**PROBLEM DESCRIPTION:**
Would you transcribe each entry precisely as it stands, setting aside any images?

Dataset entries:
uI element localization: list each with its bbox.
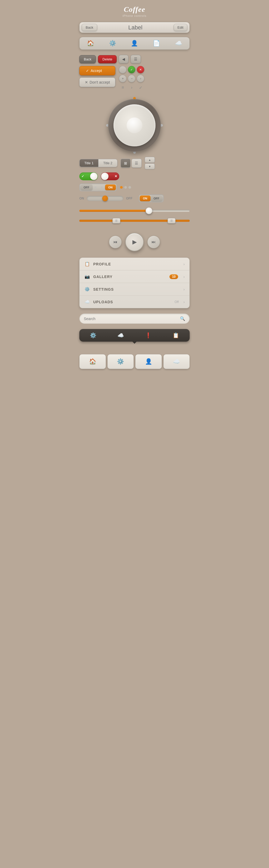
- bottom-tab-cloud[interactable]: ☁️: [163, 354, 190, 369]
- plus-btn[interactable]: +: [119, 75, 126, 82]
- segment-title1[interactable]: Title 1: [79, 159, 99, 167]
- knob-inner[interactable]: [113, 104, 156, 146]
- profile-label: PROFILE: [93, 262, 180, 266]
- settings-icon: ⚙️: [84, 287, 90, 292]
- range-slider-2[interactable]: [79, 217, 190, 224]
- slide-toggle-2: ON OFF: [139, 194, 164, 203]
- prev-button[interactable]: ⏮: [109, 236, 122, 248]
- slide-on-1[interactable]: ON: [105, 184, 116, 190]
- bottom-tab-settings[interactable]: ⚙️: [107, 354, 134, 369]
- settings-chevron: ›: [183, 287, 185, 291]
- app-title: Coffee: [123, 5, 146, 14]
- toggle-off[interactable]: ✕: [101, 173, 119, 180]
- bottom-tabs: 🏠 ⚙️ 👤 ☁️: [79, 354, 190, 369]
- dot-1: [120, 186, 123, 189]
- x-icon: ✕: [85, 80, 88, 84]
- search-icon: 🔍: [180, 316, 185, 321]
- off-btn-2[interactable]: OFF: [150, 195, 163, 201]
- arrow-left-button[interactable]: ◀: [119, 55, 129, 63]
- slider-knob-small[interactable]: [102, 195, 108, 201]
- menu-button[interactable]: ☰: [131, 55, 141, 63]
- search-input[interactable]: [84, 317, 178, 321]
- tab-list-icon[interactable]: 📄: [153, 40, 160, 47]
- nav-edit-button[interactable]: Edit: [174, 24, 187, 31]
- dark-alert-btn[interactable]: ❗: [145, 332, 152, 339]
- view-buttons: ⊞ ☰: [121, 159, 142, 168]
- range-thumb-2b[interactable]: [168, 218, 175, 223]
- chevron-icon: ›: [128, 84, 135, 91]
- knob-outer[interactable]: [108, 99, 161, 152]
- dark-cloud-btn[interactable]: ☁️: [117, 332, 124, 339]
- range-fill-1: [79, 210, 151, 212]
- menu-item-gallery[interactable]: 📷 GALLERY 10 ›: [79, 271, 190, 283]
- search-section: 🔍: [79, 313, 190, 324]
- uploads-icon: ☁️: [84, 299, 90, 304]
- bottom-tab-user[interactable]: 👤: [135, 354, 162, 369]
- dark-card-btn[interactable]: 📋: [173, 332, 179, 339]
- range-track-1: [79, 210, 190, 212]
- menu-item-uploads[interactable]: ☁️ UPLOADS Off ›: [79, 296, 190, 308]
- tab-settings-icon[interactable]: ⚙️: [109, 40, 116, 47]
- accept-label: Accept: [91, 69, 102, 73]
- grid-view-btn[interactable]: ⊞: [121, 159, 131, 168]
- knob-highlight: [127, 118, 142, 133]
- dot-2: [124, 186, 127, 189]
- tab-home-icon[interactable]: 🏠: [87, 40, 94, 47]
- tab-cloud-icon[interactable]: ☁️: [175, 40, 182, 47]
- range-slider-1[interactable]: [79, 208, 190, 214]
- slider-track[interactable]: [87, 196, 124, 201]
- profile-chevron: ›: [183, 262, 185, 266]
- widget-section: Title 1 Title 2 ⊞ ☰ ▲ ▼ ✓ ✕: [79, 157, 190, 203]
- back-dark-button[interactable]: Back: [79, 55, 96, 63]
- slide-grid-icon: ⊞: [93, 185, 99, 190]
- prev-icon: ⏮: [113, 240, 117, 244]
- range-thumb-1[interactable]: [145, 207, 153, 214]
- list-view-btn[interactable]: ☰: [132, 159, 142, 168]
- toggle-row: ✓ ✕: [79, 173, 190, 180]
- menu-item-profile[interactable]: 📋 PROFILE ›: [79, 258, 190, 271]
- check-icon: ✓: [137, 84, 144, 91]
- toggle-check-icon: ✓: [81, 175, 84, 178]
- settings-label: SETTINGS: [93, 287, 180, 291]
- delete-button[interactable]: Delete: [98, 55, 117, 63]
- next-icon: ⏭: [152, 240, 156, 244]
- nav-bar: Back Label Edit: [79, 22, 190, 33]
- tab-user-icon[interactable]: 👤: [131, 40, 138, 47]
- menu-section: 📋 PROFILE › 📷 GALLERY 10 › ⚙️ SETTINGS ›…: [79, 257, 190, 308]
- controls-right: ✓ ✕ + − › ≡ › ✓: [119, 66, 144, 91]
- controls-row1: Back Delete ◀ ☰: [79, 55, 190, 63]
- dont-accept-button[interactable]: ✕ Don't accept: [79, 78, 115, 87]
- accept-button[interactable]: ✓ Accept: [79, 66, 115, 75]
- nav-back-button[interactable]: Back: [82, 24, 97, 31]
- dot-indicator: [120, 186, 131, 189]
- chevron-right-btn[interactable]: ›: [137, 75, 144, 82]
- circle-x-btn[interactable]: ✕: [137, 66, 144, 73]
- icon-row-1: ✓ ✕: [119, 66, 144, 73]
- uploads-chevron: ›: [183, 300, 185, 304]
- gallery-label: GALLERY: [93, 275, 166, 279]
- play-button[interactable]: ▶: [125, 233, 144, 251]
- controls-section: Back Delete ◀ ☰ ✓ Accept ✕ Don't accept …: [79, 55, 190, 91]
- app-subtitle: iPhone controls: [123, 14, 146, 17]
- minus-btn[interactable]: −: [128, 75, 135, 82]
- bottom-tab-home[interactable]: 🏠: [79, 354, 106, 369]
- dark-toolbar: ⚙️ ☁️ ❗ 📋: [79, 329, 190, 342]
- menu-item-settings[interactable]: ⚙️ SETTINGS ›: [79, 283, 190, 296]
- dot-3: [129, 186, 131, 189]
- on-label: ON: [79, 196, 84, 200]
- next-button[interactable]: ⏭: [147, 236, 160, 248]
- on-btn-2[interactable]: ON: [140, 195, 150, 201]
- circle-check-btn[interactable]: ✓: [128, 66, 135, 73]
- circle-btn-1[interactable]: [119, 66, 126, 73]
- segment-title2[interactable]: Title 2: [99, 159, 117, 167]
- nav-title: Label: [99, 24, 172, 31]
- stepper-up-btn[interactable]: ▲: [145, 157, 155, 163]
- dark-settings-btn[interactable]: ⚙️: [90, 332, 96, 339]
- stepper-down-btn[interactable]: ▼: [145, 163, 155, 169]
- icon-row-2: + − ›: [119, 75, 144, 82]
- stepper: ▲ ▼: [145, 157, 155, 169]
- range-thumb-2a[interactable]: [112, 218, 120, 223]
- toggle-on[interactable]: ✓: [79, 173, 98, 180]
- uploads-off: Off: [175, 300, 179, 304]
- slide-off-1[interactable]: OFF: [80, 184, 93, 190]
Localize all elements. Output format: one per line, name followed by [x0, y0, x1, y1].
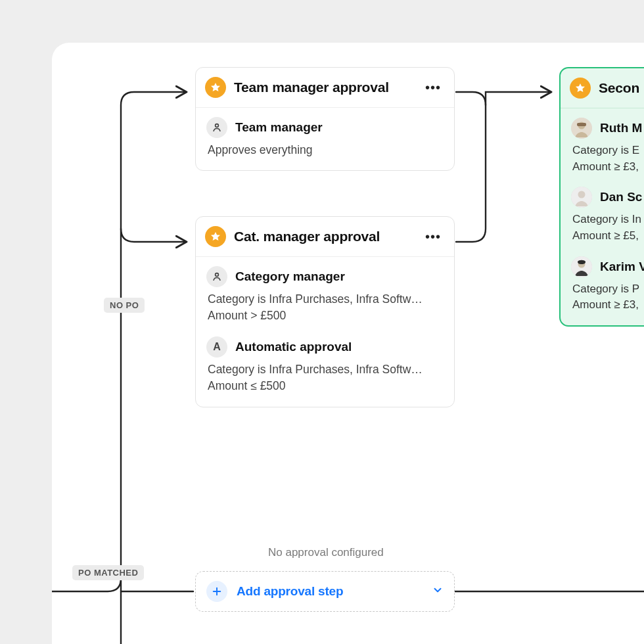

**OUTPUT:**
uI element localization: list each with its bbox.
- bottom-tab-cloud[interactable]: ☁️: [163, 354, 190, 369]
- plus-btn[interactable]: +: [119, 75, 126, 82]
- segment-title1[interactable]: Title 1: [79, 159, 99, 167]
- knob-inner[interactable]: [113, 104, 156, 146]
- profile-label: PROFILE: [93, 262, 180, 266]
- settings-icon: ⚙️: [84, 287, 90, 292]
- range-slider-2[interactable]: [79, 217, 190, 224]
- slide-toggle-2: ON OFF: [139, 194, 164, 203]
- prev-button[interactable]: ⏮: [109, 236, 122, 248]
- slide-on-1[interactable]: ON: [105, 184, 116, 190]
- bottom-tab-settings[interactable]: ⚙️: [107, 354, 134, 369]
- settings-chevron: ›: [183, 287, 185, 291]
- app-title: Coffee: [123, 5, 146, 14]
- toggle-off[interactable]: ✕: [101, 173, 119, 180]
- bottom-tabs: 🏠 ⚙️ 👤 ☁️: [79, 354, 190, 369]
- dot-1: [120, 186, 123, 189]
- x-icon: ✕: [85, 80, 88, 84]
- search-icon: 🔍: [180, 316, 185, 321]
- off-btn-2[interactable]: OFF: [150, 195, 163, 201]
- arrow-left-button[interactable]: ◀: [119, 55, 129, 63]
- slider-knob-small[interactable]: [102, 195, 108, 201]
- menu-button[interactable]: ☰: [131, 55, 141, 63]
- search-input[interactable]: [84, 317, 178, 321]
- tab-list-icon[interactable]: 📄: [153, 40, 160, 47]
- nav-edit-button[interactable]: Edit: [174, 24, 187, 31]
- dark-alert-btn[interactable]: ❗: [145, 332, 152, 339]
- view-buttons: ⊞ ☰: [121, 159, 142, 168]
- range-thumb-2b[interactable]: [168, 218, 175, 223]
- chevron-icon: ›: [128, 84, 135, 91]
- knob-outer[interactable]: [108, 99, 161, 152]
- dark-cloud-btn[interactable]: ☁️: [117, 332, 124, 339]
- range-fill-1: [79, 210, 151, 212]
- menu-item-gallery[interactable]: 📷 GALLERY 10 ›: [79, 271, 190, 283]
- search-section: 🔍: [79, 313, 190, 324]
- uploads-icon: ☁️: [84, 299, 90, 304]
- bottom-tab-user[interactable]: 👤: [135, 354, 162, 369]
- dark-card-btn[interactable]: 📋: [173, 332, 179, 339]
- range-track-1: [79, 210, 190, 212]
- menu-item-uploads[interactable]: ☁️ UPLOADS Off ›: [79, 296, 190, 308]
- tab-settings-icon[interactable]: ⚙️: [109, 40, 116, 47]
- accept-label: Accept: [91, 69, 102, 73]
- grid-view-btn[interactable]: ⊞: [121, 159, 131, 168]
- knob-highlight: [127, 118, 142, 133]
- dot-2: [124, 186, 127, 189]
- tab-home-icon[interactable]: 🏠: [87, 40, 94, 47]
- tab-cloud-icon[interactable]: ☁️: [175, 40, 182, 47]
- range-slider-1[interactable]: [79, 208, 190, 214]
- slider-track[interactable]: [87, 196, 124, 201]
- profile-chevron: ›: [183, 262, 185, 266]
- widget-section: Title 1 Title 2 ⊞ ☰ ▲ ▼ ✓ ✕: [79, 157, 190, 203]
- back-dark-button[interactable]: Back: [79, 55, 96, 63]
- slide-grid-icon: ⊞: [93, 185, 99, 190]
- prev-icon: ⏮: [113, 240, 117, 244]
- range-thumb-1[interactable]: [145, 207, 153, 214]
- list-view-btn[interactable]: ☰: [132, 159, 142, 168]
- toggle-row: ✓ ✕: [79, 173, 190, 180]
- menu-item-profile[interactable]: 📋 PROFILE ›: [79, 258, 190, 271]
- check-icon: ✓: [137, 84, 144, 91]
- toggle-check-icon: ✓: [81, 175, 84, 178]
- settings-label: SETTINGS: [93, 287, 180, 291]
- delete-button[interactable]: Delete: [98, 55, 117, 63]
- next-icon: ⏭: [152, 240, 156, 244]
- nav-bar: Back Label Edit: [79, 22, 190, 33]
- tab-user-icon[interactable]: 👤: [131, 40, 138, 47]
- menu-section: 📋 PROFILE › 📷 GALLERY 10 › ⚙️ SETTINGS ›…: [79, 257, 190, 308]
- controls-right: ✓ ✕ + − › ≡ › ✓: [119, 66, 144, 91]
- controls-row1: Back Delete ◀ ☰: [79, 55, 190, 63]
- dont-accept-button[interactable]: ✕ Don't accept: [79, 78, 115, 87]
- accept-button[interactable]: ✓ Accept: [79, 66, 115, 75]
- nav-back-button[interactable]: Back: [82, 24, 97, 31]
- dot-indicator: [120, 186, 131, 189]
- chevron-right-btn[interactable]: ›: [137, 75, 144, 82]
- circle-x-btn[interactable]: ✕: [137, 66, 144, 73]
- icon-row-1: ✓ ✕: [119, 66, 144, 73]
- uploads-chevron: ›: [183, 300, 185, 304]
- gallery-label: GALLERY: [93, 275, 166, 279]
- play-button[interactable]: ▶: [125, 233, 144, 251]
- controls-section: Back Delete ◀ ☰ ✓ Accept ✕ Don't accept …: [79, 55, 190, 91]
- app-subtitle: iPhone controls: [123, 14, 146, 17]
- minus-btn[interactable]: −: [128, 75, 135, 82]
- bottom-tab-home[interactable]: 🏠: [79, 354, 106, 369]
- dark-toolbar: ⚙️ ☁️ ❗ 📋: [79, 329, 190, 342]
- menu-item-settings[interactable]: ⚙️ SETTINGS ›: [79, 283, 190, 296]
- dot-3: [129, 186, 131, 189]
- on-label: ON: [79, 196, 84, 200]
- next-button[interactable]: ⏭: [147, 236, 160, 248]
- on-btn-2[interactable]: ON: [140, 195, 150, 201]
- circle-check-btn[interactable]: ✓: [128, 66, 135, 73]
- circle-btn-1[interactable]: [119, 66, 126, 73]
- segment-title2[interactable]: Title 2: [99, 159, 117, 167]
- nav-title: Label: [99, 24, 172, 31]
- stepper-up-btn[interactable]: ▲: [145, 157, 155, 163]
- dark-settings-btn[interactable]: ⚙️: [90, 332, 96, 339]
- stepper-down-btn[interactable]: ▼: [145, 163, 155, 169]
- icon-row-2: + − ›: [119, 75, 144, 82]
- stepper: ▲ ▼: [145, 157, 155, 169]
- range-thumb-2a[interactable]: [112, 218, 120, 223]
- toggle-on[interactable]: ✓: [79, 173, 98, 180]
- uploads-off: Off: [175, 300, 179, 304]
- slide-off-1[interactable]: OFF: [80, 184, 93, 190]
Localize all elements. Output format: one per line, name followed by [x0, y0, x1, y1].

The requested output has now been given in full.